この日は序盤の2番でいきなりボギーが先行する苦しい出だしで首位を追う展開になったものの、それを引きずることなく5番からの3連続バーディーで優勝争いに食らいついた。
「焦りはなかったけど、終盤は難しいホールが続くので、早いうちにバーディーを取らないといけないと思っていた」
その狙い通り、後半12番と13番の連続バーディーでついに単独首位に浮上。その後は手堅くパーを重ねて試合を優位に運んだ。
5バーディー、1ボギーの「68」。通算12アンダーまでスコアを伸ばし、高校の先輩でもある柏原明日架を1打差で振り切っての鮮やかなツアー初勝利。昨年のプロテストに合格した97期生の優勝は、6月の「ニチレイレディス」を制した入谷響に続く2人目だ。
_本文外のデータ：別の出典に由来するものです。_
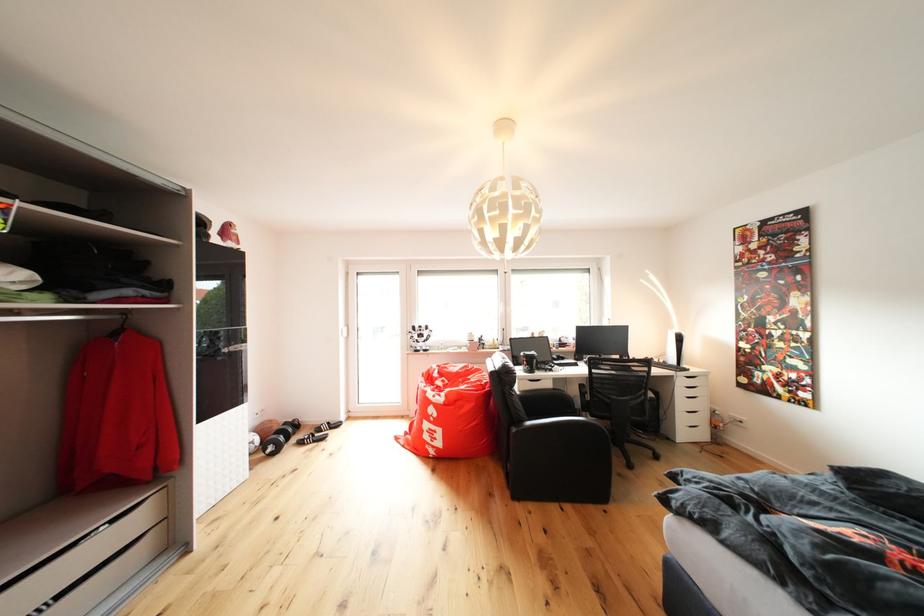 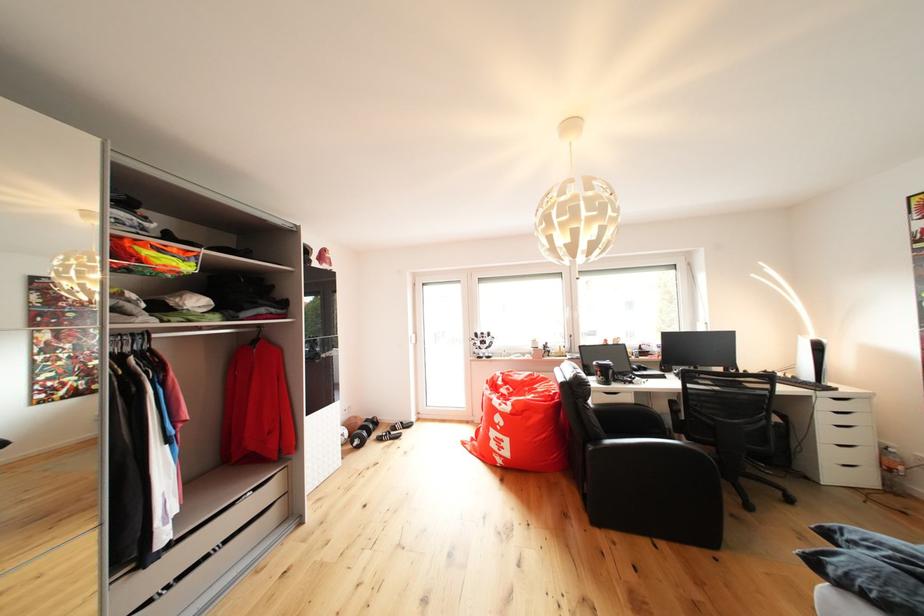 In the second image, find the point that corresponds to point (696, 431) in the first image.

(846, 469) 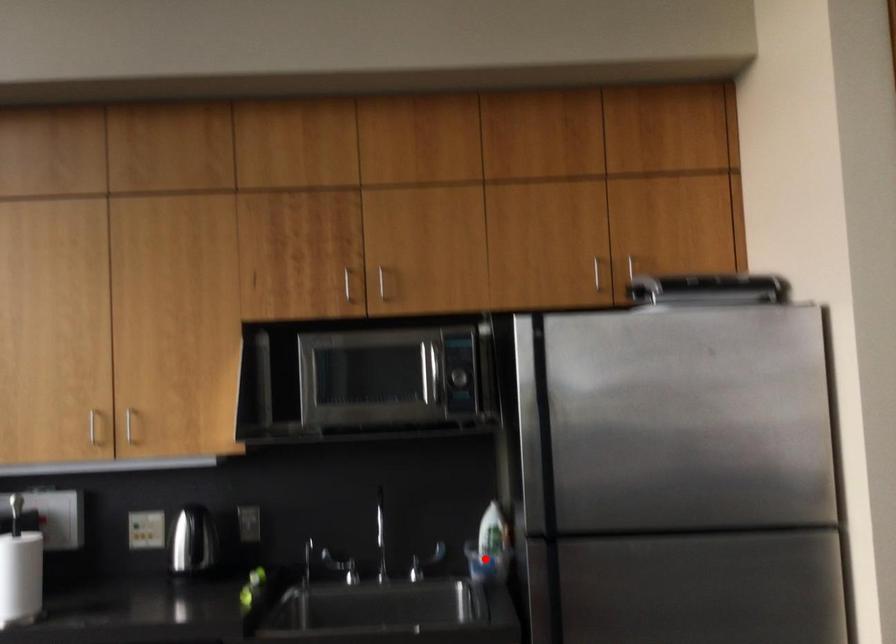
「『スゲー!』って思って感動した。ステップ・アップ・ツアーでも勝ってる人がたくさんいて、私も優勝者になりたいと思っていた。みんなの活躍のおかげで(私も)頑張ろうと思いました」と同期の存在が“原動力”となり、互いに刺激し合える“戦友”であると笑みを浮かべた。
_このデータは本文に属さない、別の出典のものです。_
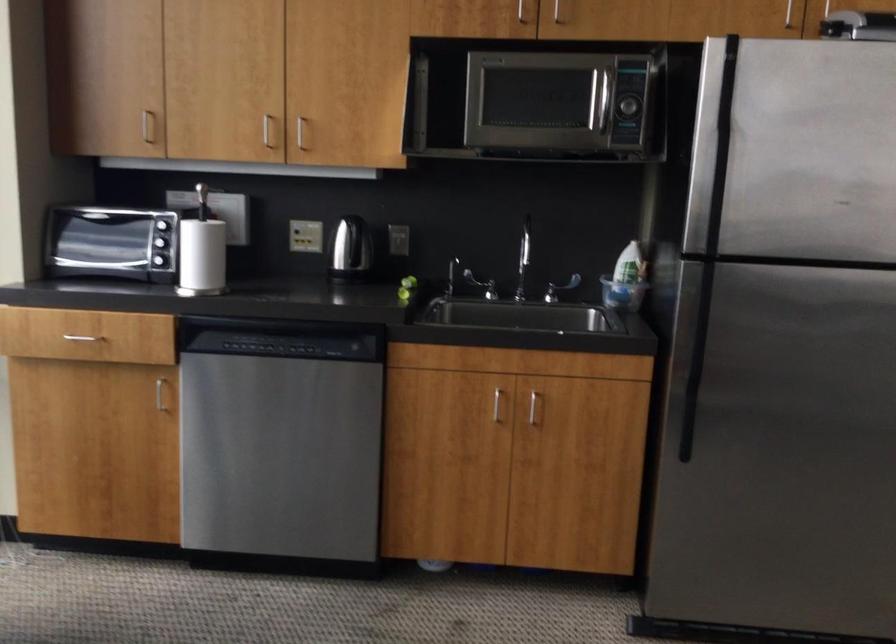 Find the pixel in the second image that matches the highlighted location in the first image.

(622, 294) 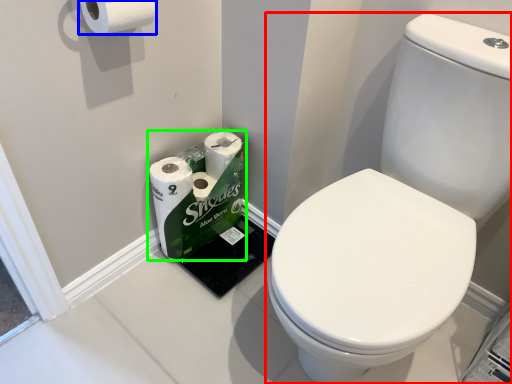 Question: Which object is the farthest from toilet (highlighted by a red box)? Choose among these: toilet paper (highlighted by a blue box) or toilet paper (highlighted by a green box).

Choices:
 (A) toilet paper
 (B) toilet paper

Answer: (A)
次戦の国内メジャー「ソニー日本女子プロ選手権」は、その97期生が誕生した昨年の最終プロテストの地でもある茨城県・大洗ゴルフ倶楽部が戦いの舞台。入谷に加え、青木香奈子、寺岡沙弥香、都玲華、吉田鈴ら多くの同期も出場を予定している。
狙うは2週連続優勝とメジャー制覇。プロのスタートラインに立った思い出の地で、荒木を中心とした97期生たちの躍動が見られるはずだ。
荒木 優奈(あらき・ゆうな)
2005年6月17日生まれ、熊本県出身。4歳からゴルフを始め、22年「日本ジュニアゴルフ選手権」、23年「オーストラリアン・マスター・オブ・アマチュア」で優勝の実績を持つ。24年のプロテストに合格し、同年の「JLPGA新人戦加賀電子カップ」を制する。25年9月の「ゴルフ5レディス」でツアー初優勝を飾った。